[[ DATASET EXTRACT open ]]

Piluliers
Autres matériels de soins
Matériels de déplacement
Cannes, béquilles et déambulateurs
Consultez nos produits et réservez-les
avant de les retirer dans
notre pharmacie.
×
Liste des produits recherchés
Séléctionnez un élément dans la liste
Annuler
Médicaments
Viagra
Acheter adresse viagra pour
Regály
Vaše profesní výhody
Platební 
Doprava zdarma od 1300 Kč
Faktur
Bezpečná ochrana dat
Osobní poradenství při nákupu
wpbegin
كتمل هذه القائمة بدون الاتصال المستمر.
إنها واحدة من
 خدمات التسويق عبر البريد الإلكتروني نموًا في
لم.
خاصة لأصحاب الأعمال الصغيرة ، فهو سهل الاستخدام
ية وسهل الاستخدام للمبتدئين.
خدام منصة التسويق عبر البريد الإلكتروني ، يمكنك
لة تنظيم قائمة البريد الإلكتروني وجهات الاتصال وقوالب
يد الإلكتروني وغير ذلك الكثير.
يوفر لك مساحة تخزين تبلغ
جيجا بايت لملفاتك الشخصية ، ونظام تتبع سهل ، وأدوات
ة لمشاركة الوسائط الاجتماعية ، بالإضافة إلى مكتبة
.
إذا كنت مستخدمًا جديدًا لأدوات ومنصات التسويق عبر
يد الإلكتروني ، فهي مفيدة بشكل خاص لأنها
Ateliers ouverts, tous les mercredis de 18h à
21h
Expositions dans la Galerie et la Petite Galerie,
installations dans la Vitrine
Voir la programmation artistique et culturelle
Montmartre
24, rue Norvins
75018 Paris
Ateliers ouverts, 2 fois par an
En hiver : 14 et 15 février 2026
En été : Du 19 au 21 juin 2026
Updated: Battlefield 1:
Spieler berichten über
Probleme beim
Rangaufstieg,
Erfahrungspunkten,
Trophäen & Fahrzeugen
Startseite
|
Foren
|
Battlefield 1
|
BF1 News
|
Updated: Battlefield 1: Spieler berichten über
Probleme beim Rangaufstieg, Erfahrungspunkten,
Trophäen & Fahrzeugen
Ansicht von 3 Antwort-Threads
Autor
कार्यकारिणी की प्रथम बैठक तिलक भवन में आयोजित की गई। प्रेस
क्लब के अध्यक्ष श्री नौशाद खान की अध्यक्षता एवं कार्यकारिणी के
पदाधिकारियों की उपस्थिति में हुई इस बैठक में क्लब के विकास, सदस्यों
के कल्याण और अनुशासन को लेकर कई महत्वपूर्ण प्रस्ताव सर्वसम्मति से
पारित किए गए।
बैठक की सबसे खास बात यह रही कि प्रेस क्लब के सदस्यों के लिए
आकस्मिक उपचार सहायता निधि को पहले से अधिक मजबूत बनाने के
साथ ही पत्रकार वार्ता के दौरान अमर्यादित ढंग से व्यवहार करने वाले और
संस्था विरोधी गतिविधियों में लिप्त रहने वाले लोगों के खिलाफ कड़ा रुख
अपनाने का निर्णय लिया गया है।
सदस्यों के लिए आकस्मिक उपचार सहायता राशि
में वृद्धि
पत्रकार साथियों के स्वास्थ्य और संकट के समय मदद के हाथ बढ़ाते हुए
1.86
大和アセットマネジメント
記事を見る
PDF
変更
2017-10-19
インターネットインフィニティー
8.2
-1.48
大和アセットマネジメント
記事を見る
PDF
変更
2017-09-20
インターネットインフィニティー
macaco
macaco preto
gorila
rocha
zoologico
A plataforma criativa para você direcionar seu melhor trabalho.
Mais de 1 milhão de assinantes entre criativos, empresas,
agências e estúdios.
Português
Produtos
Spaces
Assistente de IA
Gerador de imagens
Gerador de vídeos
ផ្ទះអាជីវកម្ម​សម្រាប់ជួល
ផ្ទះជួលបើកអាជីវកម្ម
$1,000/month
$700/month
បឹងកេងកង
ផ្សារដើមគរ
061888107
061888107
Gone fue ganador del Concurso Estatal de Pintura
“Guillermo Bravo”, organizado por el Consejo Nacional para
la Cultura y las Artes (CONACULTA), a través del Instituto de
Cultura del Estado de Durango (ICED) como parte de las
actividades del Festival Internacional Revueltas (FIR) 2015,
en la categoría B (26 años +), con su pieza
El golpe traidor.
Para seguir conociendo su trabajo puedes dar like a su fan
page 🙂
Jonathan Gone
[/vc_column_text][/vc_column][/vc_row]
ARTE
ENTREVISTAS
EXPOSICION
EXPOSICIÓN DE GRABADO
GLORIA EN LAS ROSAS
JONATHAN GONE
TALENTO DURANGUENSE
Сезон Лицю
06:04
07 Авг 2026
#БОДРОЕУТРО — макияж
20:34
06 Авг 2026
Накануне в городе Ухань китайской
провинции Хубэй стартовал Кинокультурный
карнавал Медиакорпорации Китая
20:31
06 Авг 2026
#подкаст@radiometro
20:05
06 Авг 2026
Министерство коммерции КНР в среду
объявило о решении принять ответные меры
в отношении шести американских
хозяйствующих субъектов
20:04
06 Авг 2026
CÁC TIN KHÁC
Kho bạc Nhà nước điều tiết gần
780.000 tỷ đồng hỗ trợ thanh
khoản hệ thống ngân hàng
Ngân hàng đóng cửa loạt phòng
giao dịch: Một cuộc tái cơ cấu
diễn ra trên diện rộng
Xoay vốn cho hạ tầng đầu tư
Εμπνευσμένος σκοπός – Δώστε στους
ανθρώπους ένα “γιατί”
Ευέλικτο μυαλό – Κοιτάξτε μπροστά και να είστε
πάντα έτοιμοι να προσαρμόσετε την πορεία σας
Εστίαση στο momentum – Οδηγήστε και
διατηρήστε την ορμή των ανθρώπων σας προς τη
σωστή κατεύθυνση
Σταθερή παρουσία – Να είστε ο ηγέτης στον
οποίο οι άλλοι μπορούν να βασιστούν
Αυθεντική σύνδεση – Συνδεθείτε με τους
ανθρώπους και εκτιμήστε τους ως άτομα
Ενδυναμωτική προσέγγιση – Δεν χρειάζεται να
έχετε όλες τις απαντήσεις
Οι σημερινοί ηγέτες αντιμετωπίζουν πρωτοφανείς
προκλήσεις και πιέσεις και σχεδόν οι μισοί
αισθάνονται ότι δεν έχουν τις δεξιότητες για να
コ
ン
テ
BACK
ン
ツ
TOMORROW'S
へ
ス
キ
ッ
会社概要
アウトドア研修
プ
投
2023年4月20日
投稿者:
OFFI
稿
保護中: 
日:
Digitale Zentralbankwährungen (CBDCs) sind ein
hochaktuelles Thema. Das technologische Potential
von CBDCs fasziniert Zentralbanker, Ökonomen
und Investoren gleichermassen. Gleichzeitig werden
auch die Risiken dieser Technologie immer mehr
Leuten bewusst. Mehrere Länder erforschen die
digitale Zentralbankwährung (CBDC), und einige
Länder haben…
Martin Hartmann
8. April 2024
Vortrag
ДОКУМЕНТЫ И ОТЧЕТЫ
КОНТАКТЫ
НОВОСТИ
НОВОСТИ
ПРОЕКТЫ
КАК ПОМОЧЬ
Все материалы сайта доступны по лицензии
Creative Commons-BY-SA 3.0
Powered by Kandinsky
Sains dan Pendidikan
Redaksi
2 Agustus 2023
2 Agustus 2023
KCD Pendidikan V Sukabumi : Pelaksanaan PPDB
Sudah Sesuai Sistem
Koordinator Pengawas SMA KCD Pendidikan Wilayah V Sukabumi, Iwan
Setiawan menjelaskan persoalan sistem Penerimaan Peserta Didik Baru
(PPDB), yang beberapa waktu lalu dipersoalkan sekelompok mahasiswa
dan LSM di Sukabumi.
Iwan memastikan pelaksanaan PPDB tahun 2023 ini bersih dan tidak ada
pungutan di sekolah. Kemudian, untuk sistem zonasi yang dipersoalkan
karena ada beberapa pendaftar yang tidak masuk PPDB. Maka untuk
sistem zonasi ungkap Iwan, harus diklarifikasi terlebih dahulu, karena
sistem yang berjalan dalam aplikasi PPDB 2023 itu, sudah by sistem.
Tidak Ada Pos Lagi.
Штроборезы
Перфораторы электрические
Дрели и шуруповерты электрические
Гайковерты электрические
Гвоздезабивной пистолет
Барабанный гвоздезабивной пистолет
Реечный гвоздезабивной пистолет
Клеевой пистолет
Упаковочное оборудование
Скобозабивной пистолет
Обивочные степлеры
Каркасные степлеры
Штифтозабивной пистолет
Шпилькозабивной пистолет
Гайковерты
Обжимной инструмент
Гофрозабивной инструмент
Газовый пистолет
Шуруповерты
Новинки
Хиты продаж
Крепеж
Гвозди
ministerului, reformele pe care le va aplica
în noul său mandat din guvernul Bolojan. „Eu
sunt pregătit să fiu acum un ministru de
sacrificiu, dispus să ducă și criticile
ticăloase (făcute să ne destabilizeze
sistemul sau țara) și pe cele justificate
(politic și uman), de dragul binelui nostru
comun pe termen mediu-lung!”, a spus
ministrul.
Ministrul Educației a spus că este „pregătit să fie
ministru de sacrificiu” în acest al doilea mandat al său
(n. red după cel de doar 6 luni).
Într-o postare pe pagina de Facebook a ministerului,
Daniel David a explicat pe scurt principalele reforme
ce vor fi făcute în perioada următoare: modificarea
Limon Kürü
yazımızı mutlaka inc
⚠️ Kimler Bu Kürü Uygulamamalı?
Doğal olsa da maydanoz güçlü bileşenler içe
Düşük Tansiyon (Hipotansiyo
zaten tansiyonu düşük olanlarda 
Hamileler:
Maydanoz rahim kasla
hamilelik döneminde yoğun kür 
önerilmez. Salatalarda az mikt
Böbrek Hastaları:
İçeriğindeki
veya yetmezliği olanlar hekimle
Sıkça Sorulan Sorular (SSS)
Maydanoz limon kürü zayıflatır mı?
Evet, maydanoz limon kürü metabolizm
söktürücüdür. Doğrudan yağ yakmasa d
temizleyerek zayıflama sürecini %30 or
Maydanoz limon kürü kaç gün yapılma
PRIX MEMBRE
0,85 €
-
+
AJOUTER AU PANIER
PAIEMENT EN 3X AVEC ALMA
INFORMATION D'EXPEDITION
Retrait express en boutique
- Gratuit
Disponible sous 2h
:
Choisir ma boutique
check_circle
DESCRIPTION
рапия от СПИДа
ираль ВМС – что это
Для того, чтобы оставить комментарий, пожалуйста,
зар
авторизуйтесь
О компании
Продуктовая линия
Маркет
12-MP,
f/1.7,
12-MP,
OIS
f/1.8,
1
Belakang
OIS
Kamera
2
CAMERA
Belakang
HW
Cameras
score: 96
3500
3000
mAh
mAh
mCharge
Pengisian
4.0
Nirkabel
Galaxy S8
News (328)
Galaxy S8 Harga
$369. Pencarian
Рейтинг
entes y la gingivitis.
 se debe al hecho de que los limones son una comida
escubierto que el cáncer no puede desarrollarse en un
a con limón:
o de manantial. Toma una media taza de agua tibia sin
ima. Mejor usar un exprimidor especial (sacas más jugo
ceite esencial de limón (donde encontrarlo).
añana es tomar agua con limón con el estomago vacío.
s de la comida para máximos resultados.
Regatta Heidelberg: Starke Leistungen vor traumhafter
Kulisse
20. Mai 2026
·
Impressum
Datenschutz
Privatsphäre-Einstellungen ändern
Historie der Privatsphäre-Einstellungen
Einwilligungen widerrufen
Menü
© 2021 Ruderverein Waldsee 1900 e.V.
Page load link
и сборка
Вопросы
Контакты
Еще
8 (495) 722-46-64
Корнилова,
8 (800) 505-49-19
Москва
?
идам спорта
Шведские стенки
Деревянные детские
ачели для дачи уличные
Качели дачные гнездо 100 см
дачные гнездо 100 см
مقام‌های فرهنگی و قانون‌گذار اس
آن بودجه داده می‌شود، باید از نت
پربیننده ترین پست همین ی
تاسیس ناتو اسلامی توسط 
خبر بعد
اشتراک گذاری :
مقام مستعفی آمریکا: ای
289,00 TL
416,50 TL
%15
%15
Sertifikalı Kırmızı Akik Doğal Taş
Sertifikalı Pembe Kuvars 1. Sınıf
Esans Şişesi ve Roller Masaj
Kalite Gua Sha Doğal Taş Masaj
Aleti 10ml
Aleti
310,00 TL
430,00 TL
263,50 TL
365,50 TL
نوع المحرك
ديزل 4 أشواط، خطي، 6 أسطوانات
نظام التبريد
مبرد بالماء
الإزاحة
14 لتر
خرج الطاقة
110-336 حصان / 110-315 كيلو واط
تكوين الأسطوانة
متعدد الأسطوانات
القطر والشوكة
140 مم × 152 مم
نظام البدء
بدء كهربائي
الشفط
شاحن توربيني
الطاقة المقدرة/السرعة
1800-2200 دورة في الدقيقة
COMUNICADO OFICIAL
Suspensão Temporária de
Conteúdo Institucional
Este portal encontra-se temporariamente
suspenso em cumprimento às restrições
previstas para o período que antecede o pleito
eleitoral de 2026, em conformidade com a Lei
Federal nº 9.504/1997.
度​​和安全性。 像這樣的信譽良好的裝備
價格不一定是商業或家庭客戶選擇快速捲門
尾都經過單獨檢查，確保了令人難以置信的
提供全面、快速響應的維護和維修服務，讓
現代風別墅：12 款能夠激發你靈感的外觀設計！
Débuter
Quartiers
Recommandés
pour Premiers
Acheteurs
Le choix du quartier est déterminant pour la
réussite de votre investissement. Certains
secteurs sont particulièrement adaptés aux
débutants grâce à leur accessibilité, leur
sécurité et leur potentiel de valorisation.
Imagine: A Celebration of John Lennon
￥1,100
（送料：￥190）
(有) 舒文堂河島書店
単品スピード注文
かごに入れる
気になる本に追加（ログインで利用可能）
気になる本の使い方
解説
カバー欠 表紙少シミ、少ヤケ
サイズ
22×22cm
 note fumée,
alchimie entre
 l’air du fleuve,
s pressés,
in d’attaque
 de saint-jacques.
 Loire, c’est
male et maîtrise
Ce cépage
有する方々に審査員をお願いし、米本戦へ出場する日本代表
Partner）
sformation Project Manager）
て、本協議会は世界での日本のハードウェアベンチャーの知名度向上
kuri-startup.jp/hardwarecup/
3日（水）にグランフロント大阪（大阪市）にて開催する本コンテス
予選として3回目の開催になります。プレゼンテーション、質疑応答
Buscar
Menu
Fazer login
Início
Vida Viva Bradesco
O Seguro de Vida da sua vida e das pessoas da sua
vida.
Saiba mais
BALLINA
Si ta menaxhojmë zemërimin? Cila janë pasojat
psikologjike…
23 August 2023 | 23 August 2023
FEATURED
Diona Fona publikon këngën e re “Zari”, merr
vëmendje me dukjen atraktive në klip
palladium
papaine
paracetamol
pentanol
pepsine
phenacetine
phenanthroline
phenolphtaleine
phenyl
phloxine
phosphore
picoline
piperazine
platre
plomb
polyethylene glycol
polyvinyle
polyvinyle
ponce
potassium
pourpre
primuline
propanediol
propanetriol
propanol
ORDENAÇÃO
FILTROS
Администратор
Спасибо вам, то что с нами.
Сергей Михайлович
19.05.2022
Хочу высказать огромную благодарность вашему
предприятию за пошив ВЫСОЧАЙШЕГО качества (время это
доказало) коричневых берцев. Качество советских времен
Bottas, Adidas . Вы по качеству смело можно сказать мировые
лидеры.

[[ DATASET EXTRACT closed ]]

» **WHAT IS REQUIRED**: Check each line above for "limón" and please state only how many have it.

» **RESPONSE**: 3